__Work to be completed__:
Below this line are records; transcribe exactly the lines between the one holding "Van Nuys Workers' Compensation" and the one holding "You launch your website but nobody cares. You", inclusive, and omit the pictures.

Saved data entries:
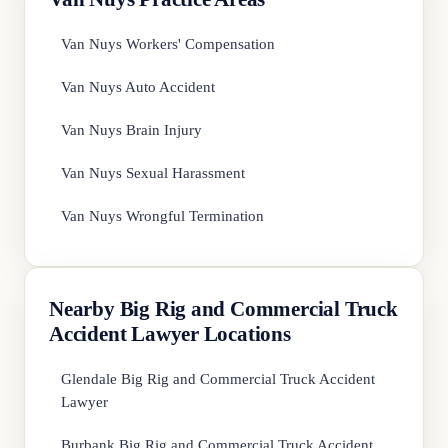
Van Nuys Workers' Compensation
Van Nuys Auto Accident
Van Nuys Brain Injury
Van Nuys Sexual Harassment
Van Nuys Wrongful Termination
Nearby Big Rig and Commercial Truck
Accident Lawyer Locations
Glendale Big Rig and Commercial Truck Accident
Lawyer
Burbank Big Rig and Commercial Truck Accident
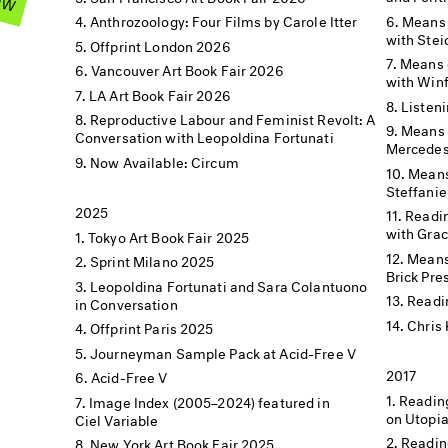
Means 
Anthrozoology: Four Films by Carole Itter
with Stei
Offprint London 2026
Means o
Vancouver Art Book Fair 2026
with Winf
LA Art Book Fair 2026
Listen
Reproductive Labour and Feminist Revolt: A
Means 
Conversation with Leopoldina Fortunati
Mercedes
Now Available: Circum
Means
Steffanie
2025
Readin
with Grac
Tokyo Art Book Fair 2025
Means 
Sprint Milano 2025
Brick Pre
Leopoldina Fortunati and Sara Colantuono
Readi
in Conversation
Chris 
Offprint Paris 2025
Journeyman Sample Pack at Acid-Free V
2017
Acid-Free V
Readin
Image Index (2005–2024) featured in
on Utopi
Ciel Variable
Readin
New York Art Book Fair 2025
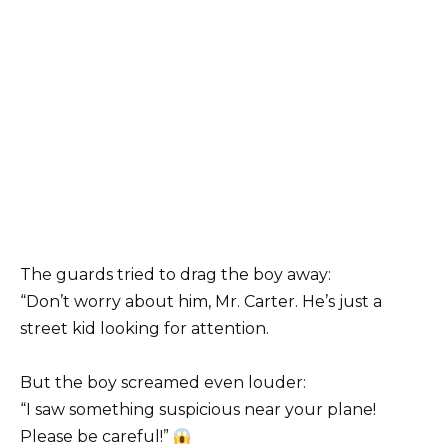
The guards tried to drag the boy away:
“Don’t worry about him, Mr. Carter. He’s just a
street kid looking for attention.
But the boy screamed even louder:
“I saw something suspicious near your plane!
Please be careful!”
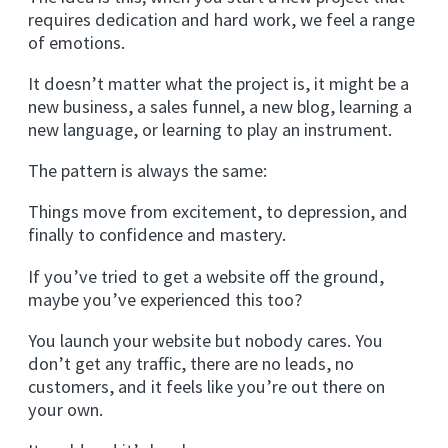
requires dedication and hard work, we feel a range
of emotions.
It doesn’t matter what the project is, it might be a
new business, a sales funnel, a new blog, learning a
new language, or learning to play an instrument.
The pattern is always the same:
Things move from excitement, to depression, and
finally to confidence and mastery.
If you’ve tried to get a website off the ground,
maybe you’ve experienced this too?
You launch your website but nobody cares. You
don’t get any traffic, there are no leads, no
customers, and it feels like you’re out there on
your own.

...

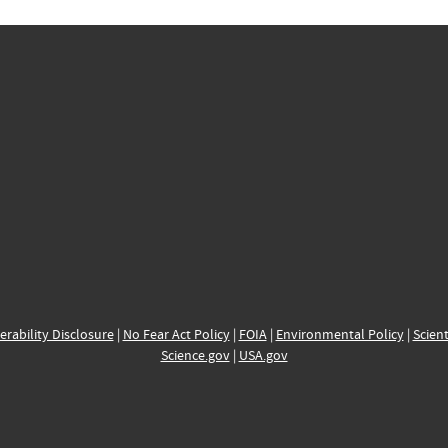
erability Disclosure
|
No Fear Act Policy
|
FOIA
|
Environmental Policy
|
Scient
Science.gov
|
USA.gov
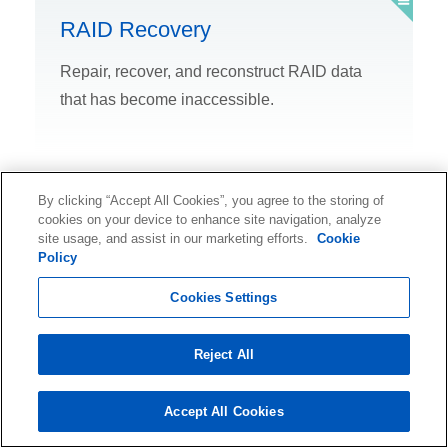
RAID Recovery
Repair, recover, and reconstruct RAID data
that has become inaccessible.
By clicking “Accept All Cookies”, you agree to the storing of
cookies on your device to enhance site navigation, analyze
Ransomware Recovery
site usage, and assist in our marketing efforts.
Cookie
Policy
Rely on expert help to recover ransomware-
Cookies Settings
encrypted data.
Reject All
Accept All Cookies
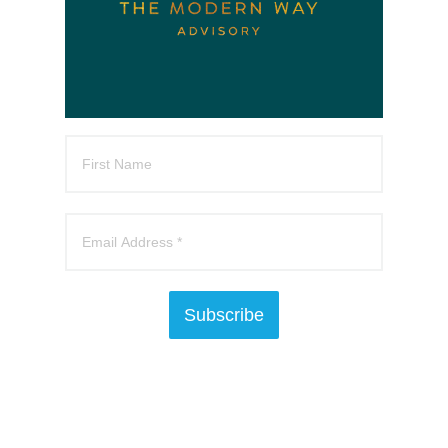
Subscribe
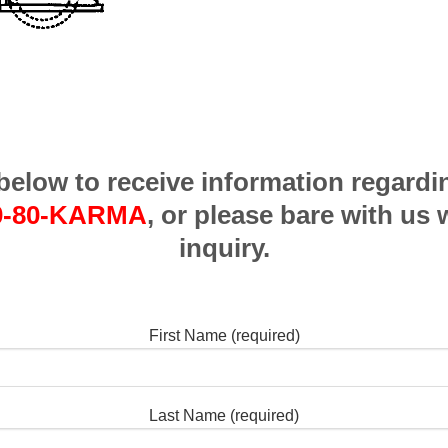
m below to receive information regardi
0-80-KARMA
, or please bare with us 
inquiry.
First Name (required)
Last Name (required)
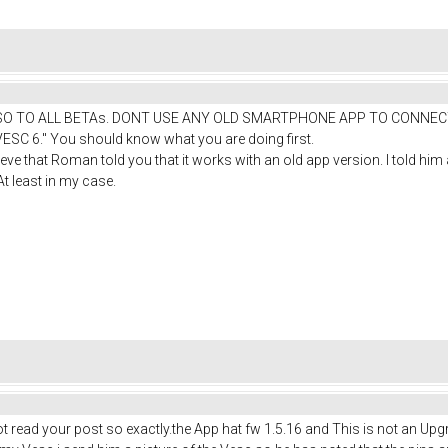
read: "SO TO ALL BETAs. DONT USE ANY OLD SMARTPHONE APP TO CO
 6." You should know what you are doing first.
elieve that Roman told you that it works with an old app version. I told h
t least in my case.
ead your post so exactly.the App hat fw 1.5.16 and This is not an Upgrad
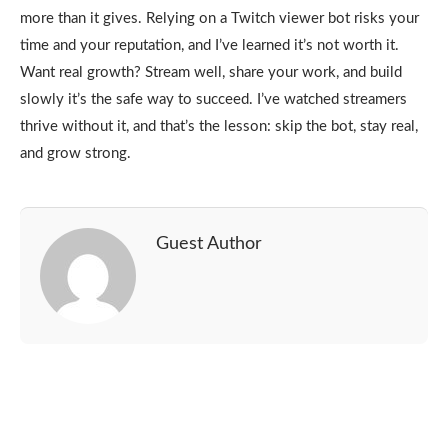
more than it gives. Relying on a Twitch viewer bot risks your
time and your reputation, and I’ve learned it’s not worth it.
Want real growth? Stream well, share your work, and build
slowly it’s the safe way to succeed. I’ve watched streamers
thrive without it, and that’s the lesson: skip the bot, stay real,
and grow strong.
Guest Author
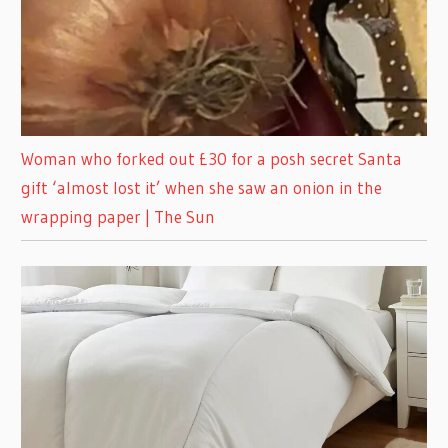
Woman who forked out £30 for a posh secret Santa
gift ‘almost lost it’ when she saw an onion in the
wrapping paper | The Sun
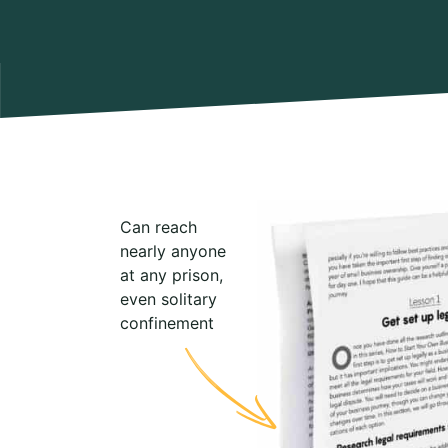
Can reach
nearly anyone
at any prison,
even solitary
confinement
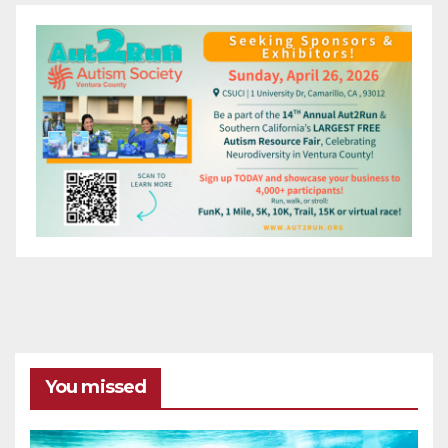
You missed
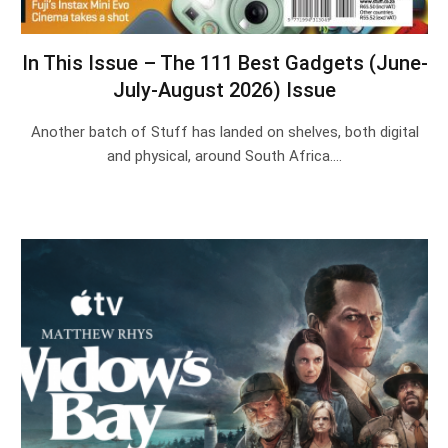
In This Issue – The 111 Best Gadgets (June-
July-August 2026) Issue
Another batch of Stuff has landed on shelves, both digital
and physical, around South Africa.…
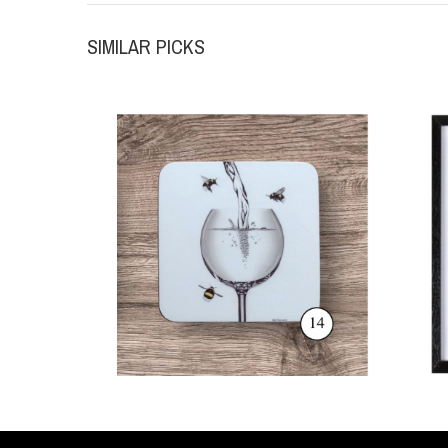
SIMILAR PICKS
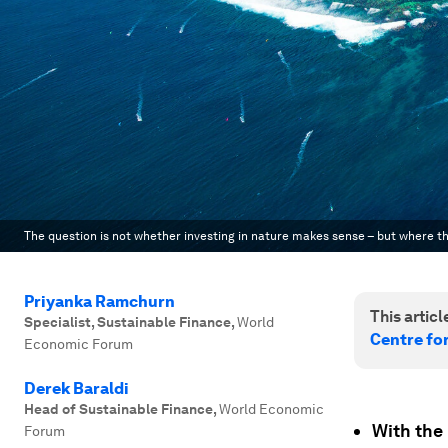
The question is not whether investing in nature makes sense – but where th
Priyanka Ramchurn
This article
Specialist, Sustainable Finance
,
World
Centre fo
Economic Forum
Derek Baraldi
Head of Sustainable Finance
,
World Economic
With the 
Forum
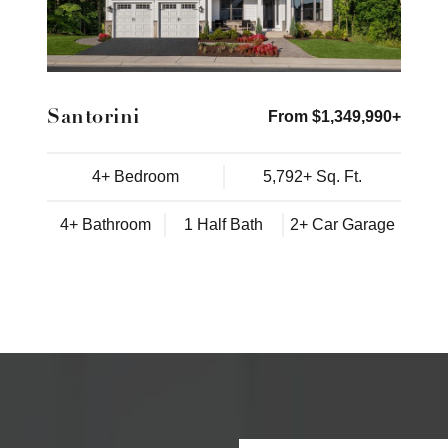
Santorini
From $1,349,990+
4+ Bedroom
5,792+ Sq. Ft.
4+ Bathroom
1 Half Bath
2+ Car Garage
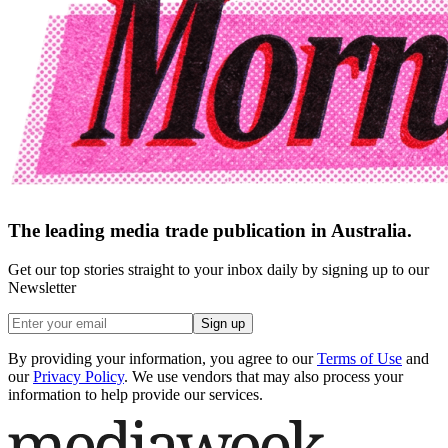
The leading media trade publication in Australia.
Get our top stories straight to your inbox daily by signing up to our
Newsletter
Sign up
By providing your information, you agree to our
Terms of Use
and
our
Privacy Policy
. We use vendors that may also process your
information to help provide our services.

--

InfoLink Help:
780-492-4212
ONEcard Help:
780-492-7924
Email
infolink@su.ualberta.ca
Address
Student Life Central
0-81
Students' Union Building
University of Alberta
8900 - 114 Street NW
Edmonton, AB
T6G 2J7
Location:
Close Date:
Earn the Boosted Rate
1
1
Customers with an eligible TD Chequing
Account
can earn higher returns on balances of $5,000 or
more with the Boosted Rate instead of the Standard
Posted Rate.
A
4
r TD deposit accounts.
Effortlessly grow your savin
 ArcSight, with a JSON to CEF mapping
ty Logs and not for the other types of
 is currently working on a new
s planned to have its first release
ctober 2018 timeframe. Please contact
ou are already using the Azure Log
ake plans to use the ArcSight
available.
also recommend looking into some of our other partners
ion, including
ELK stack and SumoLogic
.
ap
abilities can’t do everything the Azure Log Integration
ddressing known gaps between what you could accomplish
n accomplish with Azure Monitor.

__Answer for this exercise__:
Van Nuys Workers' Compensation
Van Nuys Auto Accident
Van Nuys Brain Injury
Van Nuys Sexual Harassment
Van Nuys Wrongful Termination
Nearby Big Rig and Commercial Truck
Accident Lawyer Locations
Glendale Big Rig and Commercial Truck Accident
Lawyer
Burbank Big Rig and Commercial Truck Accident
Means 
Anthrozoology: Four Films by Carole Itter
with Stei
Offprint London 2026
Means o
Vancouver Art Book Fair 2026
with Winf
LA Art Book Fair 2026
Listen
Reproductive Labour and Feminist Revolt: A
Means 
Conversation with Leopoldina Fortunati
Mercedes
Now Available: Circum
Means
Steffanie
2025
Readin
with Grac
Tokyo Art Book Fair 2025
Means 
Sprint Milano 2025
Brick Pre
Leopoldina Fortunati and Sara Colantuono
Readi
in Conversation
Chris 
Offprint Paris 2025
Journeyman Sample Pack at Acid-Free V
2017
Acid-Free V
Readin
Image Index (2005–2024) featured in
on Utopi
Ciel Variable
Readin
New York Art Book Fair 2025
The guards tried to drag the boy away:
“Don’t worry about him, Mr. Carter. He’s just a
street kid looking for attention.
But the boy screamed even louder:
“I saw something suspicious near your plane!
Please be careful!”
requires dedication and hard work, we feel a range
of emotions.
It doesn’t matter what the project is, it might be a
new business, a sales funnel, a new blog, learning a
new language, or learning to play an instrument.
The pattern is always the same:
Things move from excitement, to depression, and
finally to confidence and mastery.
If you’ve tried to get a website off the ground,
maybe you’ve experienced this too?
You launch your website but nobody cares. You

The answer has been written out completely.